▸ WHAT IS BEING ASKED:
Make a word-for-word copy of the entries below from their first line through the line with "Smartphones", and add nothing.

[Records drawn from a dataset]
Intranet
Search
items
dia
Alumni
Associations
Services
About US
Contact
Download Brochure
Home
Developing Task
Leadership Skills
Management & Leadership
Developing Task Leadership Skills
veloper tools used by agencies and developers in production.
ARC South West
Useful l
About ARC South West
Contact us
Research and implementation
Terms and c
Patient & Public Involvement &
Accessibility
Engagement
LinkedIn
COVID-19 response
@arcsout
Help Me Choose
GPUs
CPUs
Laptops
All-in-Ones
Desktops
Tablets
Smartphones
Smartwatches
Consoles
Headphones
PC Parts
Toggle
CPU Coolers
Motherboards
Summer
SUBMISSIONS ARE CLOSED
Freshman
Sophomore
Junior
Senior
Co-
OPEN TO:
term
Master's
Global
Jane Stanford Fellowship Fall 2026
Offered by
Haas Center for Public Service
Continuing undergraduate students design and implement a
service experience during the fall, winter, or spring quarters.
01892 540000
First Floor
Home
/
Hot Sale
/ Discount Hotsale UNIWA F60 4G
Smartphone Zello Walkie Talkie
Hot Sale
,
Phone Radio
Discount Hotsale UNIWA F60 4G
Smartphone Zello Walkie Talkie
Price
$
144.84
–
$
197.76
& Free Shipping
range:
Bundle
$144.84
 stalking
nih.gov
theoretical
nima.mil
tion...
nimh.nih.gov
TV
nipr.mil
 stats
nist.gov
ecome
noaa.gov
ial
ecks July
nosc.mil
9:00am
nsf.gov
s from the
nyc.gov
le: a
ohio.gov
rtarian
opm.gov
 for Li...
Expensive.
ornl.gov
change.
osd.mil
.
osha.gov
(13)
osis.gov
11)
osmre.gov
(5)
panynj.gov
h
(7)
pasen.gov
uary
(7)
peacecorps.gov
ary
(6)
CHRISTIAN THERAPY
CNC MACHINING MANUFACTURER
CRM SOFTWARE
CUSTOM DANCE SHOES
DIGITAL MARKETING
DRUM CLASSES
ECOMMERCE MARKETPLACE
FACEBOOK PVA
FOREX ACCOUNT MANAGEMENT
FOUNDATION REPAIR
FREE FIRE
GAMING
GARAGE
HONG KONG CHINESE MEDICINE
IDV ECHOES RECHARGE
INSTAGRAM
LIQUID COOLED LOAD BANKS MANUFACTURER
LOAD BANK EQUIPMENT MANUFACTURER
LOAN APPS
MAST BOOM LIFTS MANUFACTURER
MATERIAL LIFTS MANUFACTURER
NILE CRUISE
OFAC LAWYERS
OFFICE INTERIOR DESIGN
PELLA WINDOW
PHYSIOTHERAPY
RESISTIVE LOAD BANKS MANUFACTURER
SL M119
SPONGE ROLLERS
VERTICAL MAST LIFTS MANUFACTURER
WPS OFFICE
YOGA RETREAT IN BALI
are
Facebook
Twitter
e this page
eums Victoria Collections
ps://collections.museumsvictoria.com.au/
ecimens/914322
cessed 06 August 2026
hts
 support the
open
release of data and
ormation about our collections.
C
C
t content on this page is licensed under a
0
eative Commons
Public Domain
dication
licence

▸ SOLVED EXERCISE:
Intranet
Search
items
dia
Alumni
Associations
Services
About US
Contact
Download Brochure
Home
Developing Task
Leadership Skills
Management & Leadership
Developing Task Leadership Skills
veloper tools used by agencies and developers in production.
ARC South West
Useful l
About ARC South West
Contact us
Research and implementation
Terms and c
Patient & Public Involvement &
Accessibility
Engagement
LinkedIn
COVID-19 response
@arcsout
Help Me Choose
GPUs
CPUs
Laptops
All-in-Ones
Desktops
Tablets
Smartphones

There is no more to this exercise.